Mariusz był szalenie wkurwiony na swojego chłopaka. "Nie daruję mu tego." - zapalił się do zemsty. Zapalił fajka zdenerwowany i szybko obmyślił plan działania.
Po paru minutach otworzyły się drzwi klatki schodowej i z bloku wyszedł młody, przystojny dresik. To na pewno musiał być ten jego kochanek. Trzeba teraz tylko dobrze do niego zagadać i nie zjebać sprawy i będzie słodki rewanż.
- Hej, poczekaj chwilę, chciałbym zamienić z tobą kilka zdań jeśli pozwolisz. - zagaił rozmowę Mariusz. Chodźmy na klatkę, pogadamy chwilę.
- A kim to ty jesteś? Znasz mnie skądś czy co? - zapytał Kamil
- Nie, nie znamy się. Ale wnioskuję że prawdopodobnie byłeś teraz u mnie w mieszkaniu.
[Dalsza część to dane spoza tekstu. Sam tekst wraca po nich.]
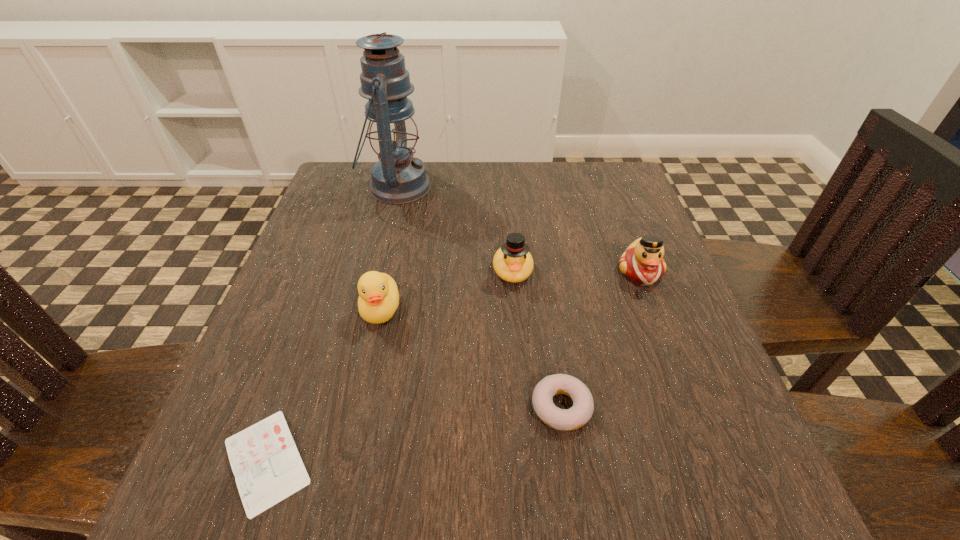 Where is `the farthest object`? This screenshot has width=960, height=540. the farthest object is located at coordinates pyautogui.click(x=398, y=178).

Identify the location of lantern. (398, 178).

Where is `the second duck from left to right`? the second duck from left to right is located at coordinates (512, 262).

Find the location of `the rightmost object`. the rightmost object is located at coordinates (642, 263).

Identify the location of the leftmost duck. (378, 300).

Locate an element on the screen. the fifth tallest object is located at coordinates (579, 414).

Identify the location of diary. The width and height of the screenshot is (960, 540). (267, 466).

At what (x,y) coordinates should I click in order to perform the action: click on vacant space located on the front-facing side of the farthest object. Please return your answer as a coordinate pair (x, y). Looking at the image, I should click on (521, 187).

Locate an element on the screen. This screenshot has height=540, width=960. vacant position located 0.120m on the front-facing side of the second duck from right to left is located at coordinates (518, 341).

Where is `free spot located on the face of the rightmost duck`? The image size is (960, 540). free spot located on the face of the rightmost duck is located at coordinates (679, 374). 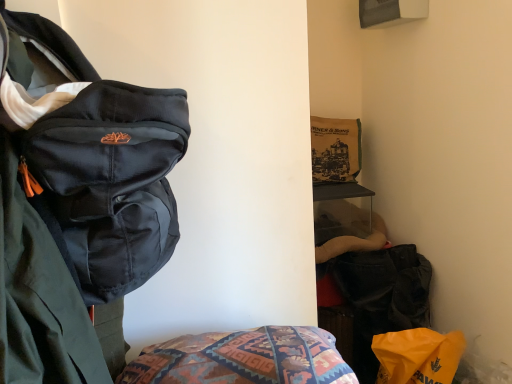 Question: Would you say matte black backpack at left is inside or outside velvet black bag at lower right?

Choices:
 (A) outside
 (B) inside

Answer: (A)

Question: Looking at their shapes, would you say matte black backpack at left is wider or thinner than velvet black bag at lower right?

Choices:
 (A) wide
 (B) thin

Answer: (A)

Question: Which object is positioned closest to the velvet black bag at lower right?

Choices:
 (A) matte black backpack at left
 (B) orange plastic bag at lower right

Answer: (B)

Question: Estimate the real-world distances between objects in this image. Which object is closer to the velvet black bag at lower right?

Choices:
 (A) matte black backpack at left
 (B) orange plastic bag at lower right

Answer: (B) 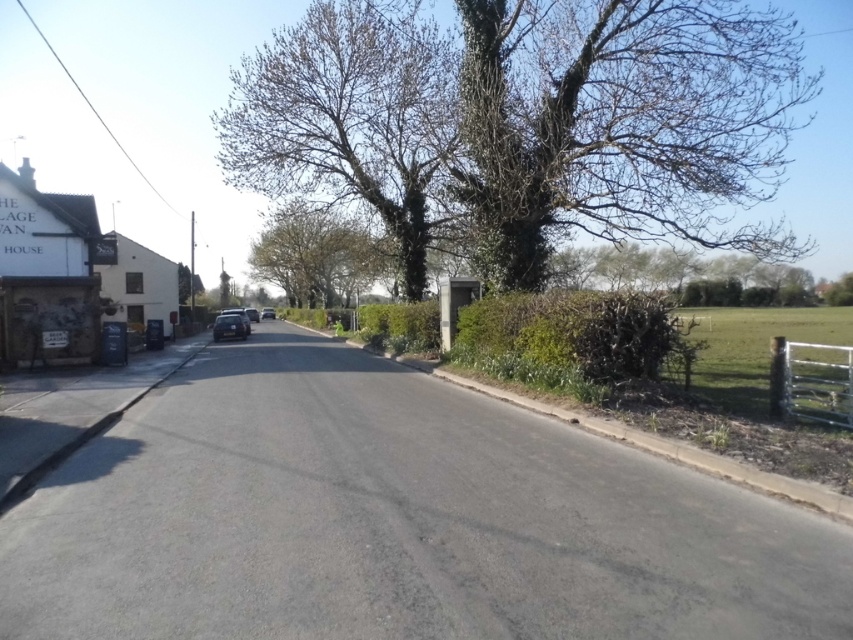 Question: Does green leafy tree at center come in front of shiny silver car at center?

Choices:
 (A) no
 (B) yes

Answer: (B)

Question: Among these objects, which one is nearest to the camera?

Choices:
 (A) metallic silver car at center
 (B) green leafy tree at center

Answer: (B)

Question: Which point appears farthest from the camera in this image?

Choices:
 (A) [231, 321]
 (B) [341, 148]
 (C) [271, 312]

Answer: (C)

Question: Which object is farther from the camera taking this photo?

Choices:
 (A) bare branches at upper center
 (B) green leafy tree at upper center
 (C) shiny silver car at center

Answer: (C)

Question: Is green leafy tree at upper center thinner than bare branches at upper center?

Choices:
 (A) yes
 (B) no

Answer: (B)

Question: Is shiny silver car at center in front of metallic silver car at center?

Choices:
 (A) no
 (B) yes

Answer: (B) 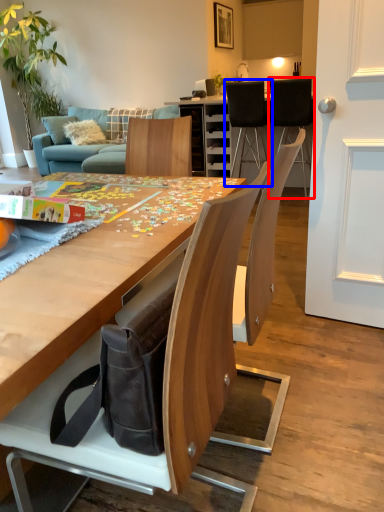 Question: Which object appears farthest to the camera in this image, chair (highlighted by a red box) or chair (highlighted by a blue box)?

Choices:
 (A) chair
 (B) chair

Answer: (B) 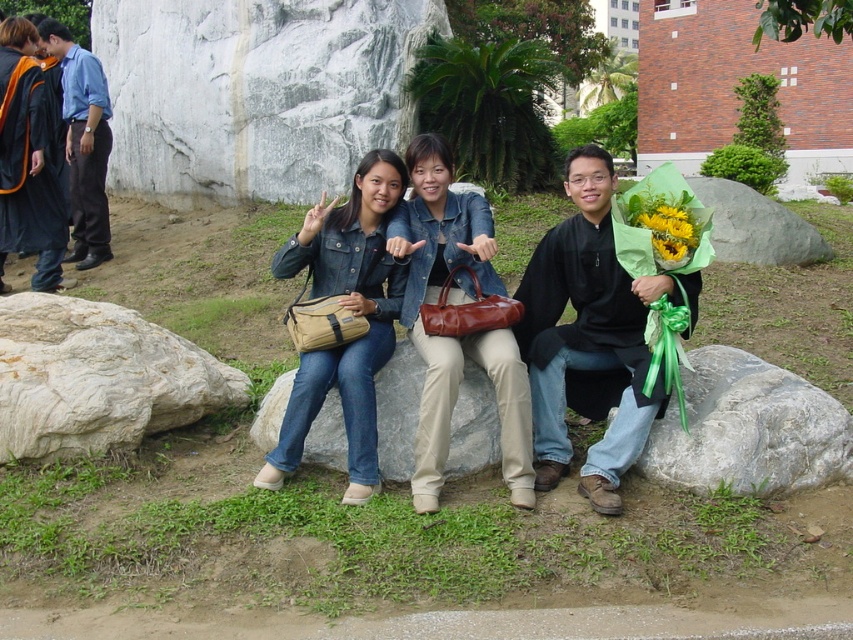 You are standing in front of the large gray rock where the three people are sitting. You want to take a photo of the person wearing the matte black jacket at center and the blue jeans at center. Which one should you focus on first if you want to capture both in the same frame without moving the camera?

You should focus on the matte black jacket at center first because it is positioned to the left of the blue jeans at center, so capturing it first ensures both are within the frame.

In the scene shown: You are standing in the park and see three people sitting on a large gray rock. You need to find the matte black jacket at center. Where exactly should you look?

You should look at point 0.408 on the y axis and 0.484 on the x axis to find the matte black jacket at center. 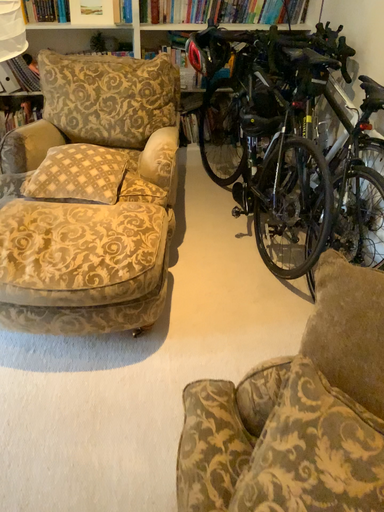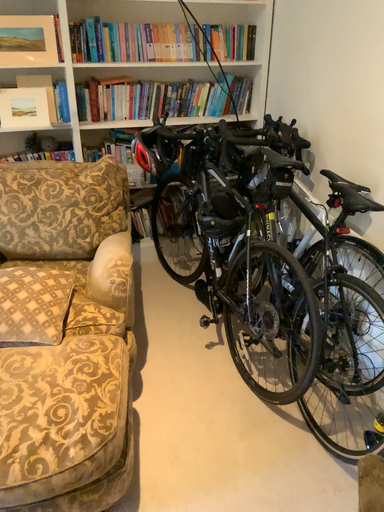 Question: Which way did the camera rotate in the video?

Choices:
 (A) rotated downward
 (B) rotated upward

Answer: (B) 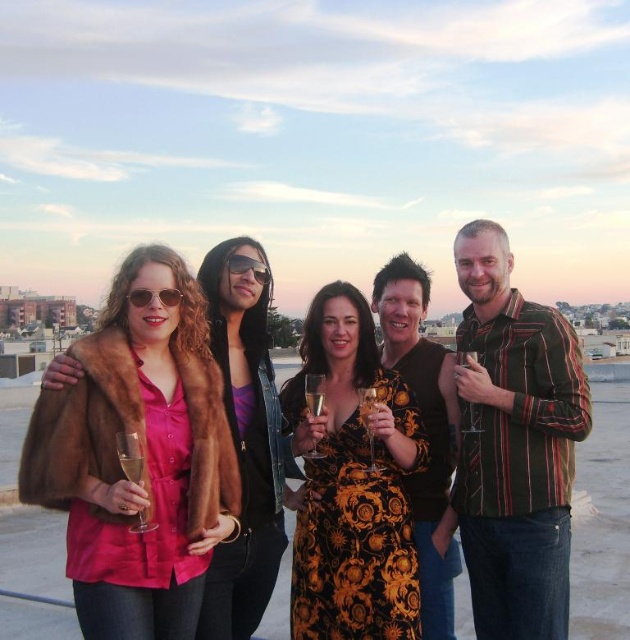 Question: Does striped cotton shirt at right lie in front of floral dress at center?

Choices:
 (A) yes
 (B) no

Answer: (A)

Question: Which point is closer to the camera?

Choices:
 (A) floral dress at center
 (B) striped cotton shirt at right
 (C) black textured shirt at center

Answer: (B)

Question: From the image, what is the correct spatial relationship of striped cotton shirt at right in relation to black textured shirt at center?

Choices:
 (A) right
 (B) left

Answer: (A)

Question: Is striped cotton shirt at right above floral dress at center?

Choices:
 (A) no
 (B) yes

Answer: (B)

Question: Which object is closer to the camera taking this photo?

Choices:
 (A) floral dress at center
 (B) striped cotton shirt at right
 (C) black textured shirt at center

Answer: (B)

Question: Which point is farther to the camera?

Choices:
 (A) matte brown fur coat at center
 (B) black textured shirt at center

Answer: (B) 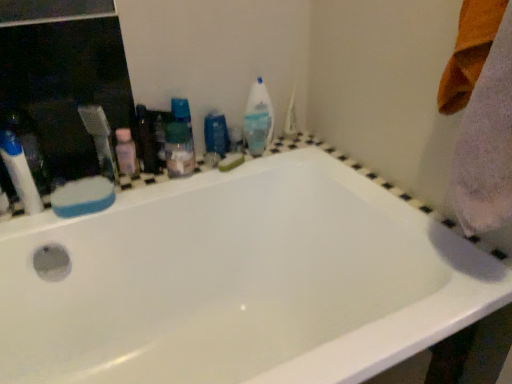 This screenshot has width=512, height=384. What are the coordinates of `translucent plastic toothbrush at left, marked as the 1th toiletry in a left-to-right arrangement` in the screenshot? It's located at (20, 172).

This screenshot has width=512, height=384. I want to click on blue glossy mouthwash at center, which appears as the first mouthwash when viewed from the back, so click(216, 134).

What is the approximate height of translucent plastic spray bottle at upper center?

It is 8.78 inches.

Image resolution: width=512 pixels, height=384 pixels. I want to click on white glossy bathtub at center, so click(240, 282).

Describe the element at coordinates (101, 140) in the screenshot. I see `white plastic toothbrush at left` at that location.

Where is `translucent plastic toothbrush at left, the 1th toiletry positioned from the front`? This screenshot has width=512, height=384. translucent plastic toothbrush at left, the 1th toiletry positioned from the front is located at coordinates (20, 172).

Is white plastic toothbrush at left positioned far away from blue glossy mouthwash at center, which appears as the first mouthwash when viewed from the back?

Actually, white plastic toothbrush at left and blue glossy mouthwash at center, which appears as the first mouthwash when viewed from the back, are a little close together.

Considering the positions of points (96, 143) and (229, 147), is point (96, 143) closer to camera compared to point (229, 147)?

Yes, point (96, 143) is closer to viewer.

From the image's perspective, is white plastic toothbrush at left located above blue glossy mouthwash at center, which appears as the first mouthwash when viewed from the back?

No, from the image's perspective, white plastic toothbrush at left is not on top of blue glossy mouthwash at center, which appears as the first mouthwash when viewed from the back.

In the scene shown: Is white plastic toothbrush at left looking in the opposite direction of white glossy bathtub at center?

white plastic toothbrush at left does not have its back to white glossy bathtub at center.

Is white plastic toothbrush at left taller than white glossy bathtub at center?

Incorrect, the height of white plastic toothbrush at left is not larger of that of white glossy bathtub at center.

Considering the sizes of white plastic toothbrush at left and white glossy bathtub at center in the image, is white plastic toothbrush at left wider or thinner than white glossy bathtub at center?

white plastic toothbrush at left is thinner than white glossy bathtub at center.

Locate an element on the screen. This screenshot has width=512, height=384. toothbrush above the white glossy bathtub at center (from a real-world perspective) is located at coordinates (101, 140).

Can you confirm if white glossy bathtub at center is shorter than blue sponge at upper left, the 1th soap viewed from the front?

No.

Looking at this image, from a real-world perspective, is white glossy bathtub at center under blue sponge at upper left, positioned as the 2th soap in back-to-front order?

Yes, from a real-world perspective, white glossy bathtub at center is below blue sponge at upper left, positioned as the 2th soap in back-to-front order.

Does white glossy bathtub at center lie behind translucent plastic spray bottle at upper center?

No, it is in front of translucent plastic spray bottle at upper center.

Who is bigger, white glossy bathtub at center or translucent plastic spray bottle at upper center?

Bigger between the two is white glossy bathtub at center.

Does white glossy bathtub at center appear on the right side of translucent plastic spray bottle at upper center?

No.

Can we say white glossy bathtub at center lies outside translucent plastic spray bottle at upper center?

white glossy bathtub at center lies outside translucent plastic spray bottle at upper center's area.

Which of these two, translucent plastic mouthwash at center, which is counted as the 1th mouthwash, starting from the front, or blue glossy mouthwash at center, marked as the second mouthwash in a front-to-back arrangement, is thinner?

blue glossy mouthwash at center, marked as the second mouthwash in a front-to-back arrangement, is thinner.

Which is less distant, (191, 135) or (226, 145)?

Point (191, 135) appears to be closer to the viewer than point (226, 145).

Is translucent plastic mouthwash at center, which is counted as the 1th mouthwash, starting from the front, spatially inside blue glossy mouthwash at center, which appears as the 2th mouthwash when viewed from the left, or outside of it?

translucent plastic mouthwash at center, which is counted as the 1th mouthwash, starting from the front, is outside blue glossy mouthwash at center, which appears as the 2th mouthwash when viewed from the left.

Is translucent plastic mouthwash at center, the 1th mouthwash from the left, facing towards blue glossy mouthwash at center, placed as the first mouthwash when sorted from right to left?

No, translucent plastic mouthwash at center, the 1th mouthwash from the left, is not facing towards blue glossy mouthwash at center, placed as the first mouthwash when sorted from right to left.

Is translucent plastic spray bottle at upper center to the left of white plastic toothbrush at left from the viewer's perspective?

Incorrect, translucent plastic spray bottle at upper center is not on the left side of white plastic toothbrush at left.

Which object is more forward, translucent plastic spray bottle at upper center or white plastic toothbrush at left?

white plastic toothbrush at left.

Would you say translucent plastic spray bottle at upper center is outside white plastic toothbrush at left?

Absolutely, translucent plastic spray bottle at upper center is external to white plastic toothbrush at left.

Which of these two, translucent plastic spray bottle at upper center or white plastic toothbrush at left, is bigger?

white plastic toothbrush at left.

You are a GUI agent. You are given a task and a screenshot of the screen. Output one action in this format:
    pyautogui.click(x=<x>, y=<y>)
    Task: Click on the bathtub to the right of blue glossy mouthwash at center, placed as the first mouthwash when sorted from right to left
    This screenshot has height=384, width=512.
    Given the screenshot: What is the action you would take?
    pyautogui.click(x=240, y=282)

Is blue glossy mouthwash at center, which appears as the first mouthwash when viewed from the back, wider or thinner than white glossy bathtub at center?

blue glossy mouthwash at center, which appears as the first mouthwash when viewed from the back, is thinner than white glossy bathtub at center.

Choose the correct answer: Is blue glossy mouthwash at center, which appears as the first mouthwash when viewed from the back, inside white glossy bathtub at center or outside it?

blue glossy mouthwash at center, which appears as the first mouthwash when viewed from the back, is spatially situated outside white glossy bathtub at center.

Is blue glossy mouthwash at center, placed as the first mouthwash when sorted from right to left, at the right side of white glossy bathtub at center?

In fact, blue glossy mouthwash at center, placed as the first mouthwash when sorted from right to left, is to the left of white glossy bathtub at center.

Image resolution: width=512 pixels, height=384 pixels. What are the coordinates of `toothbrush below the blue glossy mouthwash at center, placed as the first mouthwash when sorted from right to left (from the image's perspective)` in the screenshot? It's located at (101, 140).

Where is `toothbrush behind the white glossy bathtub at center`? This screenshot has height=384, width=512. toothbrush behind the white glossy bathtub at center is located at coordinates (101, 140).

Looking at the image, which one is located further to pink plastic bottle at upper left, which is the 1th toiletry from right to left, white plastic toothbrush at left or green sponge at upper center, the 1th soap in the back-to-front sequence?

Answer: green sponge at upper center, the 1th soap in the back-to-front sequence.

Estimate the real-world distances between objects in this image. Which object is closer to white glossy bathtub at center, translucent plastic mouthwash at center, placed as the 2th mouthwash when sorted from right to left, or green sponge at upper center, the 1th soap when ordered from top to bottom?

translucent plastic mouthwash at center, placed as the 2th mouthwash when sorted from right to left, is positioned closer to the anchor white glossy bathtub at center.

Estimate the real-world distances between objects in this image. Which object is further from translucent plastic toothbrush at left, marked as the 2th toiletry in a back-to-front arrangement, blue glossy mouthwash at center, which appears as the 2th mouthwash when viewed from the left, or pink plastic bottle at upper left, the first toiletry when ordered from back to front?

blue glossy mouthwash at center, which appears as the 2th mouthwash when viewed from the left, lies further to translucent plastic toothbrush at left, marked as the 2th toiletry in a back-to-front arrangement, than the other object.

Estimate the real-world distances between objects in this image. Which object is closer to white plastic toothbrush at left, blue glossy mouthwash at center, marked as the second mouthwash in a front-to-back arrangement, or green sponge at upper center, the 1th soap in the back-to-front sequence?

Among the two, blue glossy mouthwash at center, marked as the second mouthwash in a front-to-back arrangement, is located nearer to white plastic toothbrush at left.

Looking at this image, looking at the image, which one is located further to translucent plastic toothbrush at left, arranged as the second toiletry when viewed from the right, white plastic toothbrush at left or blue glossy mouthwash at center, marked as the second mouthwash in a front-to-back arrangement?

The object further to translucent plastic toothbrush at left, arranged as the second toiletry when viewed from the right, is blue glossy mouthwash at center, marked as the second mouthwash in a front-to-back arrangement.

Which object lies further to the anchor point translucent plastic spray bottle at upper center, white plastic toothbrush at left or translucent plastic mouthwash at center, the 1th mouthwash from the left?

white plastic toothbrush at left is positioned further to the anchor translucent plastic spray bottle at upper center.

From the picture: Looking at the image, which one is located further to translucent plastic spray bottle at upper center, pink plastic bottle at upper left, the second toiletry positioned from the front, or white glossy bathtub at center?

white glossy bathtub at center lies further to translucent plastic spray bottle at upper center than the other object.

Estimate the real-world distances between objects in this image. Which object is closer to translucent plastic toothbrush at left, the 1th toiletry positioned from the front, translucent plastic mouthwash at center, the second mouthwash in the back-to-front sequence, or blue glossy mouthwash at center, marked as the second mouthwash in a front-to-back arrangement?

translucent plastic mouthwash at center, the second mouthwash in the back-to-front sequence, is positioned closer to the anchor translucent plastic toothbrush at left, the 1th toiletry positioned from the front.

The image size is (512, 384). In order to click on toothbrush between translucent plastic toothbrush at left, marked as the 1th toiletry in a left-to-right arrangement, and translucent plastic spray bottle at upper center from left to right in this screenshot , I will do `click(101, 140)`.

Identify the location of soap between white glossy bathtub at center and pink plastic bottle at upper left, which is the 1th toiletry from right to left, along the z-axis. The height and width of the screenshot is (384, 512). (83, 197).

Locate an element on the screen. toothbrush situated between translucent plastic toothbrush at left, arranged as the second toiletry when viewed from the right, and blue glossy mouthwash at center, marked as the second mouthwash in a front-to-back arrangement, from left to right is located at coordinates point(101,140).

Locate an element on the screen. The height and width of the screenshot is (384, 512). toiletry between translucent plastic toothbrush at left, marked as the 1th toiletry in a left-to-right arrangement, and green sponge at upper center, which ranks as the second soap in front-to-back order, from left to right is located at coordinates (126, 153). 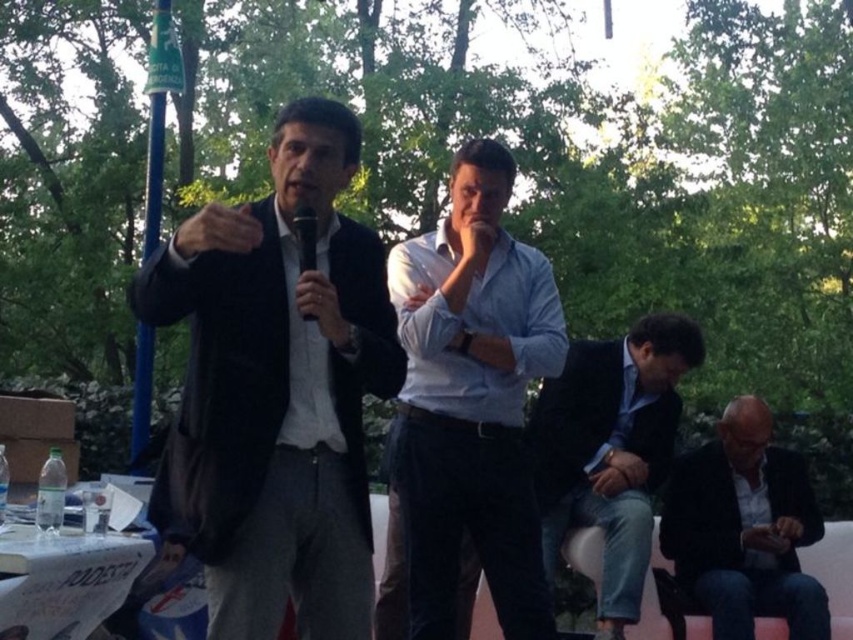 You are organizing a photo shoot and need to ensure that the light blue shirt at center and dark gray suit at lower right are visible in the frame. Given their sizes, which of the two items might require you to adjust the camera angle to ensure both are fully captured?

The light blue shirt at center is larger in size compared to the dark gray suit at lower right, so adjusting the camera angle might be necessary to ensure the larger light blue shirt at center is fully visible while also capturing the smaller dark gray suit at lower right in the frame.

Based on the coordinates provided, which object in the scene is located at point (276, 390)?

The point (276, 390) corresponds to the matte black suit at left.

You are a photographer at the event and need to ensure both the light blue shirt at center and the dark gray suit at lower right are clearly visible in your photo. Given their height difference, where should you position your camera to capture both effectively?

The light blue shirt at center is taller than the dark gray suit at lower right. To capture both effectively, position the camera at a lower angle so the taller light blue shirt at center doesn t block the shorter dark gray suit at lower right. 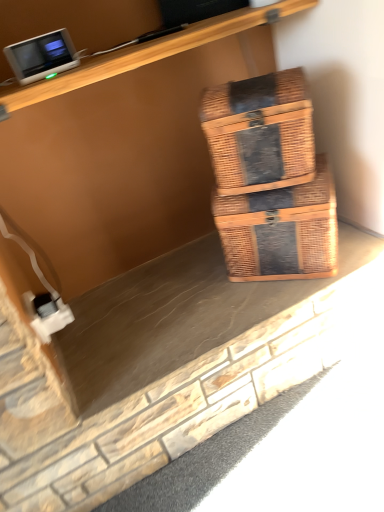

- U ciebie? Co ty kurwa gadasz. Człowieku, daj mi spokój, nie mam czasu na jakieś głupie rozmowy.
- No jestem pewien że byłeś. Słyszałem "interesujące" odgłosy dochodzące z mojej sypialni, bo okno nie było zbyt dobrze domknięte...
- Eeee, że co?... O kurwa nieźle... Ja lepiej sobie stąd pójdę. - odparł zaszokowany Kamil i zaczął powoli iść w swoją stronę.
- Nie, zaczekaj. Nie jestem zły na ciebie, to nie twoja wina że nie wiedziałeś że Adam ma chłopaka. - Mariusz zaszedł mu drogę i starał się kontynuować rozmowę.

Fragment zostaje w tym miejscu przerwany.